A little more about why I said “keep hanging up” there are companies out there that will not even give you the time of day unless you give them your name, phone number, and social security number. If they ask once, and you politely refuse, and they’ll talk, fine. But if they keep pressing the issue, just hang up. Seriously. It’s not rude, it’s business. They don’t want to talk to you unless you will provide valuable info. It’s a waste of their money and time. And you don’t want to give a blood sample to get some preliminary info. You also certainly don’t want to be calling for some info, and get pressured into providing maiden names and missile codes. Ask to talk to a loan officer. Ask said loan officer the hypothetical. If you like their attitude, write them down and remember them. Then call a few more. Get a feel for what the going rate is so you know that the guy who said “oh no, rates are at 9%, so you only qualify for $100,000” was full of crap. Just so you know, the mortgage rates are based on the 10 year treasury, which is at 4.24% as I’m writing this. The easiest way to get a broad ballpark of what rates are is to add 2% to that for perfect credit. So look for rates to be around 6.25%. And please realize… this is only a very broad rule of thumb. If the company is desperate for business they may cut their margins and the rate could be 5.85%, or if your ratios are super tight, there might be a level adjustment which means a higher rate, or an addition of points. I’m only including it so you know that the people who say 8% for perfect credit are trying to rob you.
OK, that’s a lot of writing, and I’m pretty sick, so good bet it’s really confusing. Just tell me what’s garbled, and I’ll try to translate it into normal people speak.
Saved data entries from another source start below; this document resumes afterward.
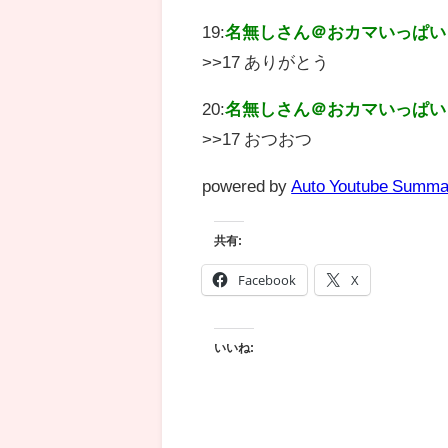
19:
名無しさん＠おカマいっぱい
>>17 ありがとう
20:
名無しさん＠おカマいっぱい
>>17 おつおつ
powered by
Auto Youtube Summa
共有:
Facebook
X
いいね:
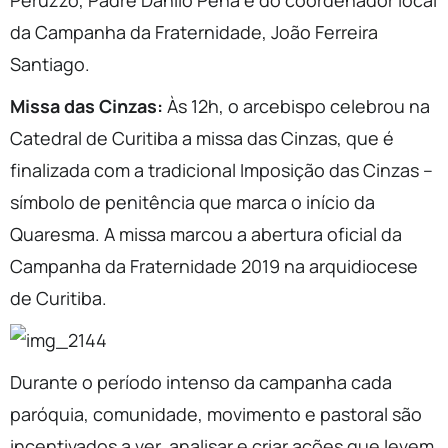
Peruzzo, Padre Danilo Pena e do coordenador local
da Campanha da Fraternidade, João Ferreira
Santiago.
Missa das Cinzas:
Às 12h, o arcebispo celebrou na
Catedral de Curitiba a missa das Cinzas, que é
finalizada com a tradicional Imposição das Cinzas –
símbolo de penitência que marca o início da
Quaresma. A missa marcou a abertura oficial da
Campanha da Fraternidade 2019 na arquidiocese
de Curitiba.
Durante o período intenso da campanha cada
paróquia, comunidade, movimento e pastoral são
incentivados a ver, analisar e criar ações que levem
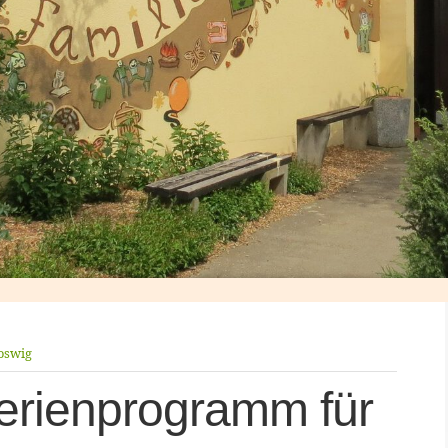
oswig
erienprogramm für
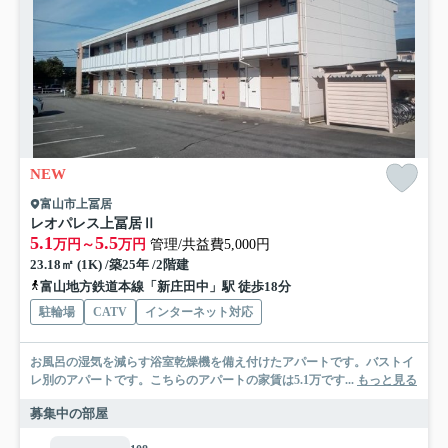
NEW
富山市上冨居
レオパレス上冨居Ⅱ
5.1
5.5
万円～
万円
管理/共益費5,000円
23.18㎡ (1K) /築25年 /2階建
富山地方鉄道本線「新庄田中」駅 徒歩18分
駐輪場
CATV
インターネット対応
お風呂の湿気を減らす浴室乾燥機を備え付けたアパートです。バストイ
レ別のアパートです。こちらのアパートの家賃は5.1万です...
もっと見る
募集中の部屋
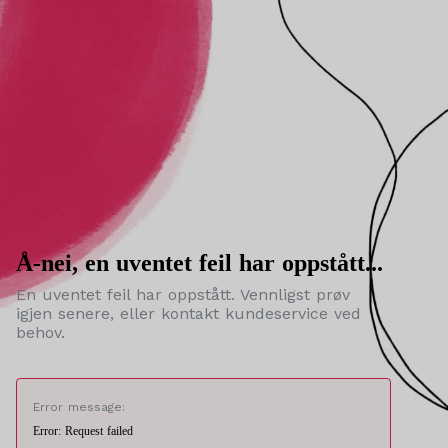
Å-nei, en uventet feil har oppstått...
En uventet feil har oppstått. Vennligst prøv
igjen senere, eller kontakt kundeservice ved
behov.
Error message:
Error: Request failed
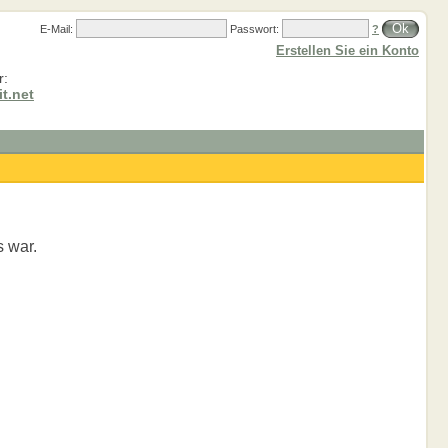
Ok
E-Mail:
Passwort:
?
Erstellen Sie ein Konto
r:
t.net
s war.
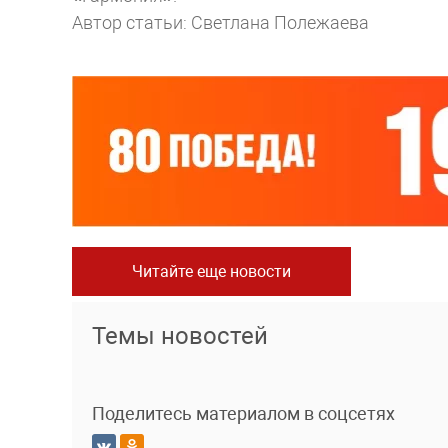
Автор статьи: Светлана Полежаева
Читайте еще новости
Темы новостей
Поделитесь материалом в соцсетях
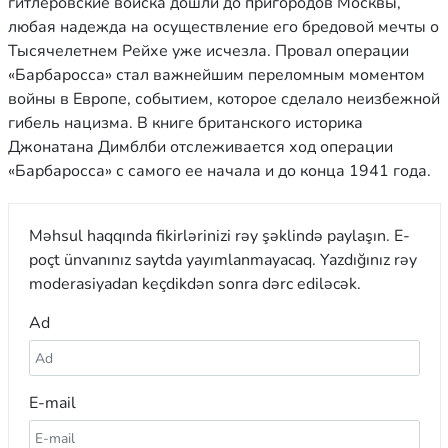
гитлеровские войска дошли до пригородов Москвы,
любая надежда на осуществление его бредовой мечты о
Тысячелетнем Рейхе уже исчезла. Провал операции
«Барбаросса» стал важнейшим переломным моментом
войны в Европе, событием, которое сделало неизбежной
гибель нацизма. В книге британского историка
Джонатана Димблби отслеживается ход операции
«Барбаросса» с самого ее начала и до конца 1941 года.
Məhsul haqqında fikirlərinizi rəy şəklində paylaşın. E-
poçt ünvanınız saytda yayımlanmayacaq. Yazdığınız rəy
moderasiyadan keçdikdən sonra dərc ediləcək.
Ad
E-mail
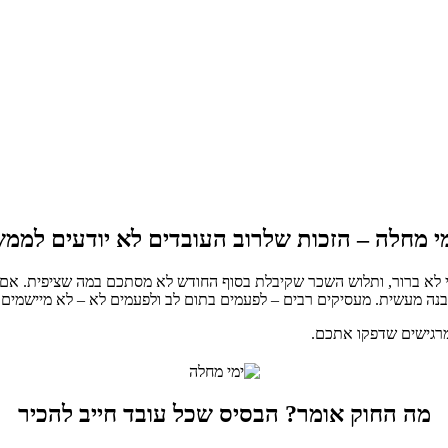
י מחלה – הזכות שלרוב העובדים לא יודעים לממ
י לא ברור, ותלוש השכר שקיבלת בסוף החודש לא מסתכם במה שציפית. אם ז
ה מעשית. מעסיקים רבים – לפעמים בתום לב ולפעמים לא – לא מיישמים א
מרגישים שדפקו אתכם.
מה החוק אומר? הבסיס שכל עובד חייב להכיר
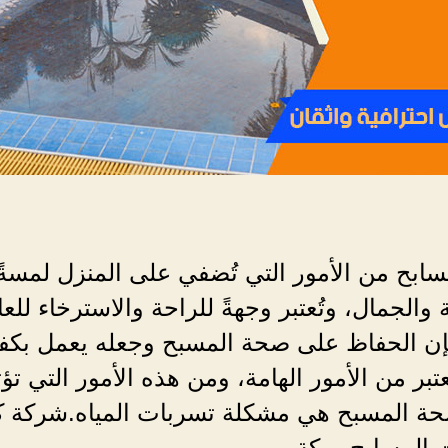
مسابح من الأمور التي تُضفي على المنزل لمسة
 والجمال، وتُعتبر وجهةً للراحة والاسترخاء للعا
إن الحفاظ على صحة المسبح وجعله يعمل بكفا
عتبر من الأمور الهامة، ومن هذه الأمور التي تؤث
ة المسبح هي مشكلة تسربات المياه.شركة
 المسابح بمكة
Well, considering we’ll still only be paying 1/4 of our total income as the mortgage, I don’t think there will be any hanging - we’ve already sat down and figured out exactly what we can afford per month and what amount we absolutely will not go above. My husband is so financially responsible that if he thought there was any chance we couldn’t afford it, he’d stop things in a heartbeat.

LordVor, it’s not that we don’t want them pulling a credit report, it’s that he’s already meeting with one person on Tuesday and we don’t want everyone we deal with to pull a report. If we decide to meet with another lender, he’s going to take the credit report he’s given from the first lender and give that to the lenders - this is on the advice of my FIL.

*The_Llama*, that was very helpful (and coherent). We’re doing this with my FIL, so I trust him, but it’s good to know what others say about interest rates, etc.

I’m starting to wonder if we might be able to go ahead and do this with my credit, too. I talked to a friend last night whose sister and boyfriend bought a house together, he had a bankruptcy, she had some bad credit, and they both had debt, and still got a mortgage. So it might be worth looking at.

E.

Sorry Elza B, I didn’t mean to imply you weren’t responsible, just that lenders will often agree to give an applicant more than may be prudent.